In terms of congruence, it seems that some people automatically live according to their values without necessarily even needing to articulate them. In my experience, these tend to be the naturally happy, effervescent types of people. I am inspired by these people. Others, like myself, struggle with congruence.
I value my family above and beyond anything. I value generosity of spirit as well as tangible things. I value a healthy and fit lifestyle, living as closely to how nature intended as possible. I value living simply, and living with minimal "drama".
The number one value I struggle to live up to is living healthfully and staying physically active. I've been digging deep within for answers on this one, and I've come to this hypothesis:
When values are acquired through education (rather than being raised with them) and differ from habits, incongruence results.
So, in my case, since I was raised with no particular focus on healthy or natural nutrition (not that we ate poorly), and no focus on fitness or athletics, living deliberately healthfully does not come naturally to me. My views on living naturally come from much self-directed education and a need to feel healthy and vital.

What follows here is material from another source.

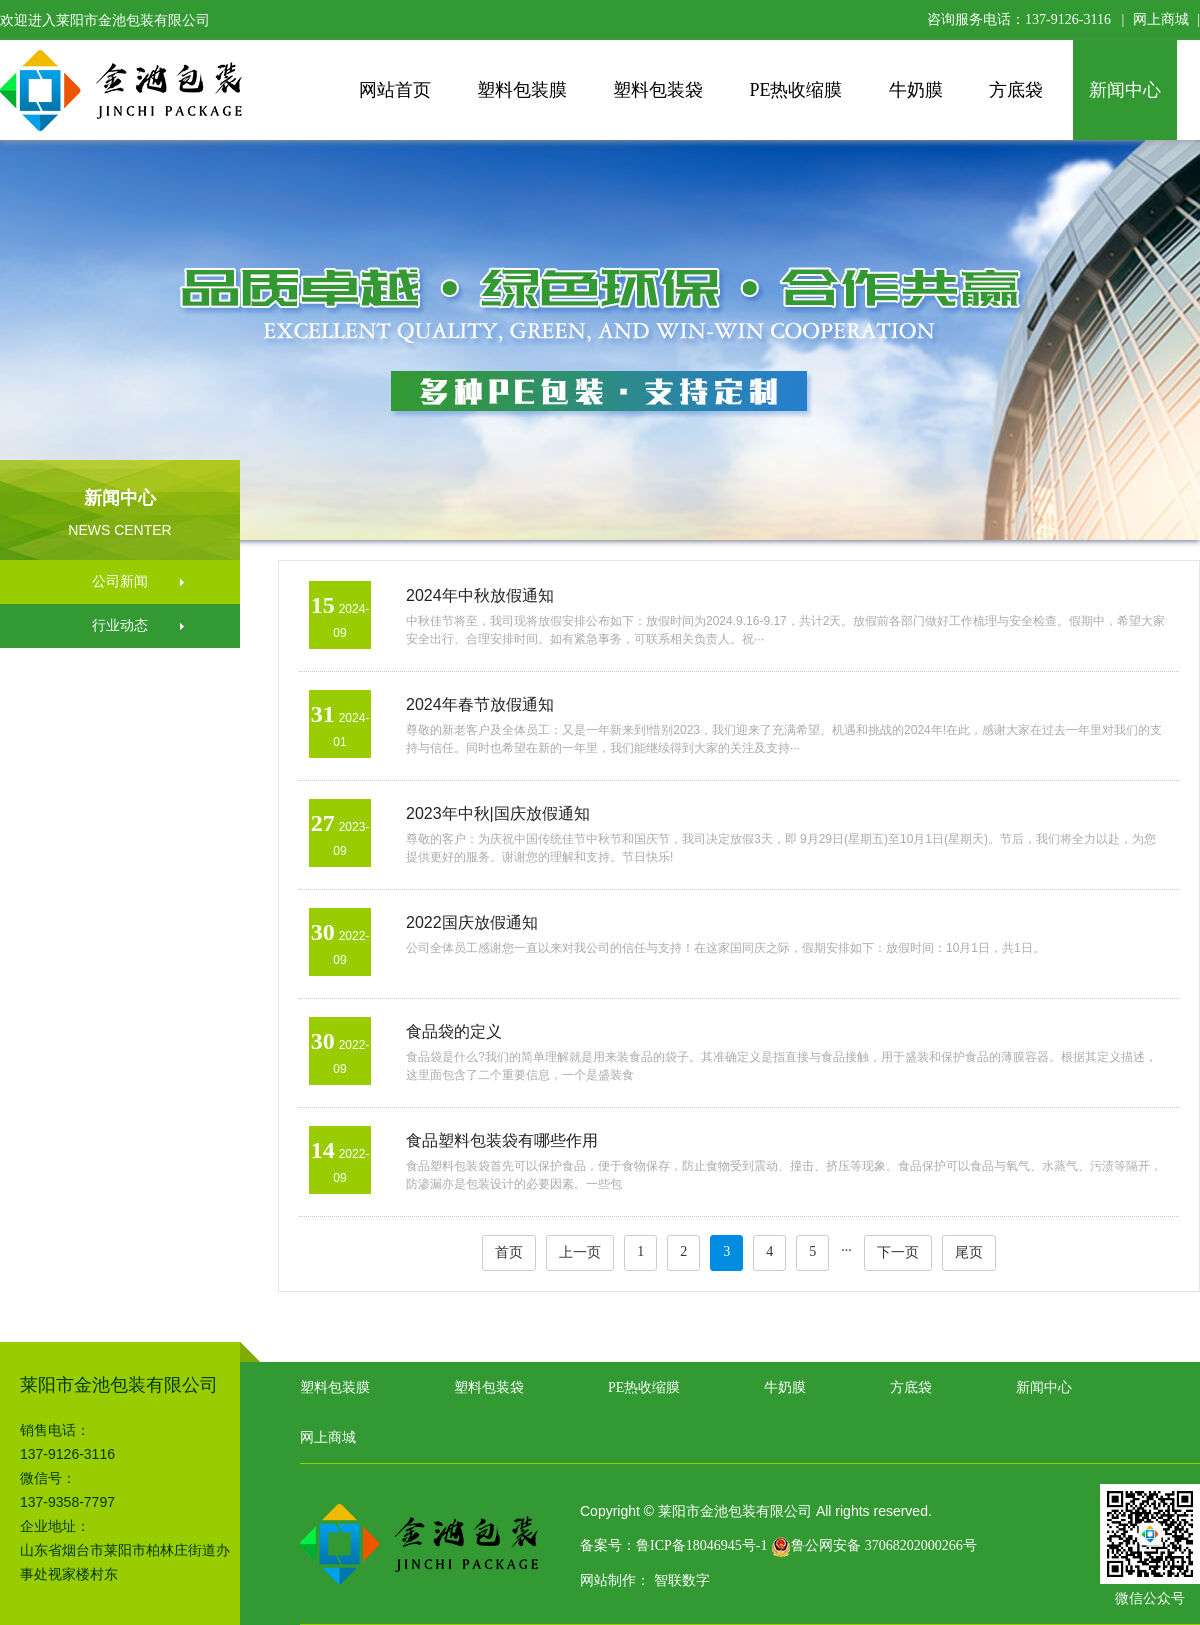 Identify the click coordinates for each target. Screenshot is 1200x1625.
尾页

Right now, I'm struggling with a combination of factors, not the least of which is an inability to see that in many other ways I'm living according to my values. Family? Check! Generosity of spirit and tangible things? Recently I've made great progress in this area and my life feels richer as a result. Healthful eating/living? Unfortunately, no. Living close to nature? Only if you count how I am raising my son. However, I don't seem to give myself much credit for the many ways in which I'm already successful. A large part of my self-esteem comes from living healthy, and right now I'm not living healthy.
I want to lead by example. I am loathe to find myself being a "Do as I say, and not as I do" parent. None the less, I know I must be forgiving of my faults. I'm certainly not perfect, but I am doing my best hour by hour and day by day. I'm focusing on my number one value right now (family). A large majority of my non-family time is spent on school work so that I can ultimately live according to my belief that it is possible and important to be happy in one's career. I'm making natural, positive choices for my son.
The biggest hurtle in my journey to living healthfully is my food addiction. I'm not sure when it will become appropriate to chase this demon. Right now, with things in their present state, I just can't. I know I'm not ready. I don't have the mental or physical resources to deal with another thing on my plate by choice. The thing that eats at me, though, is that each day I spend living in sub-optimal health is a day that affects my life span and enjoyment. Often, I find myself thinking that if I could just hire someone to tell me how to do it (from a logistical standpoint), I'd be way better off. It's so time consuming to try and learn about how to accomplish my nutritional and fitness goals and put them into motion simultaneously. It's exhausting. I even find it exhausting to be around people who are doing it right now.
How do you live according to your values? In situations where you find yourself living incongruently, what do you do?